During her first campaign for the United States Congress, she often talked about her humble beginnings in the South Bronx and how her values were shaped by her widowed mother, a hard-working seamstress. But Gerry’s courage was all her own as she led on issues of child abuse and domestic violence, and withstood the personal ordeals yet to come.
In 1984, while she was running for vice president and her husband’s business dealings and the couple’s tax returns became a campaign issue, Gerry submitted to a grueling media interrogation with authority, assurance, and dignity. A few years later, their son’s youthful drug arrest again opened their private life to harsh public scrutiny. Where other beleaguered families might have lashed out at one another behind the scenes, Gerry and John presented a united front and remained fiercely loyal, they never played the blame game.
For the past 13 years, an even deeper level of courage rose to the fore as she battled multiple myeloma, a cancer of the plasma cells in bone marrow, as if she were fighting it one cell at a time. While undergoing countless drug treatments, steroid shots, a stem cell transplant, thalidomide therapy, repeated hospitalizations and surgical procedures, she continued, as best as she could, to work at her law firm, appear at fundraising events to help women candidates get elected, and make herself presentable for her stints on Fox News. (“I don’t mind being their token liberal,” she’d say. “Someone’s got to do it.”)

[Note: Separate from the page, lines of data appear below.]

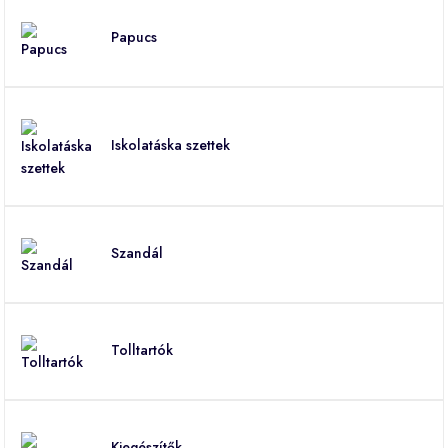
Papucs
Iskolatáska szettek
Szandál
Tolltartók
Kiegészítők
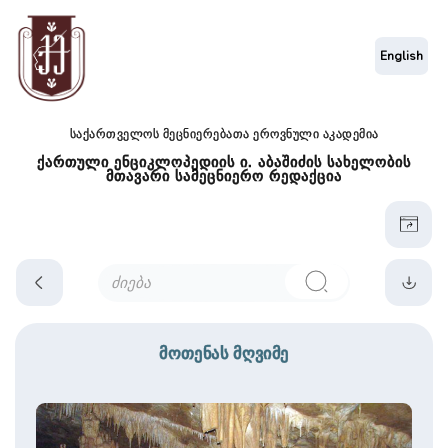
English
საქართველოს მეცნიერებათა ეროვნული აკადემია
ქართული ენციკლოპედიის ი. აბაშიძის სახელობის
მთავარი სამეცნიერო რედაქცია
მოთენას მღვიმე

Until a few months ago, nothing made her more animated than talking politics with her friends. She was pissed when Hillary lost the 2008 nomination. She was feistily adamant about the urgent need for affordable health care and reasonably priced drugs for every American, not just people like herself who could pay for the best. Sexism in the media made her furious. Glen Beck drove her nuts.
In the last couple of years, she yo-yoed through good days and bad days, the bad days marked by excruciating back pain, cracked ribs, pinched nerves, and a swollen face. It was a shock to see her height shrink to under five feet and her weight plummet, to hear her quick, vigorous Queens accent turn sluggish with medication, to notice the black and blue marks on her arms and legs, or watch her make her way across the room on a walker, then in a wheel chair. Through it all, she actively pursued the latest cutting-edge treatment, the next experimental drug, anything that might keep her alive a few more months, maybe even years. She never gave up. Three days after she died, her husband told me that the doctors said 85 percent of her body was made up of cancer cells.

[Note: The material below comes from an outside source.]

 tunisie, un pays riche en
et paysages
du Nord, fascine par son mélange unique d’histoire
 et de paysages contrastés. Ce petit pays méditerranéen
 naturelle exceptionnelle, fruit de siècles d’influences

Her sheer physical fortitude, good humor, worldly engagement, and unbending will to survive were awe-inspiring to me and the other three friends who, with Gerry, had started a women’s group a few years ago to discuss our work, families, the state of the world, and the strange terrain of life over 60. Our little cabal, which, in a burst of delayed adolescence, dubbed ourselves The Fab Five, met twice a year for weekend retreats, always with a full agenda, and between meetings, kept the conversation going by email. When Gerry became too sick to travel, she attended the retreats by speaker-phone.

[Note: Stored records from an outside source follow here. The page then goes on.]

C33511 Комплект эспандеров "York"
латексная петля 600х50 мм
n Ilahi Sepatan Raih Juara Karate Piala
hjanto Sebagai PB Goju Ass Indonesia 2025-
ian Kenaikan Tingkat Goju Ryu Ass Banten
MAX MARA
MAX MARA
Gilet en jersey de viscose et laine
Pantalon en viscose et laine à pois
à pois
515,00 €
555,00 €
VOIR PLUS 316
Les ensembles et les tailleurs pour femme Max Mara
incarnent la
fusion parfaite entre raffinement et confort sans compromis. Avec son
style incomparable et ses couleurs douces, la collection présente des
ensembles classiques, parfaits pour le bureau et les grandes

As honest and self-disclosing as all of us were in those meetings, we never directly confronted the elephant in the room, the fact that one of us was dying. But this January, Gerry and I finally had that conversation. She told me she had prepared her family for life without her, that she could finally relax because she’d taught John to make his own meals and told her kids which of her belongings she wanted each of them to have, and what sort of funeral and gravestone they should arrange for.
“Are you afraid of death?” I asked.
She laughed. “Letty, you’re Jewish. You don’t understand that I really believe I’m going to heaven. I’m going to be with my mom and Jesus. What have I got to be afraid of?”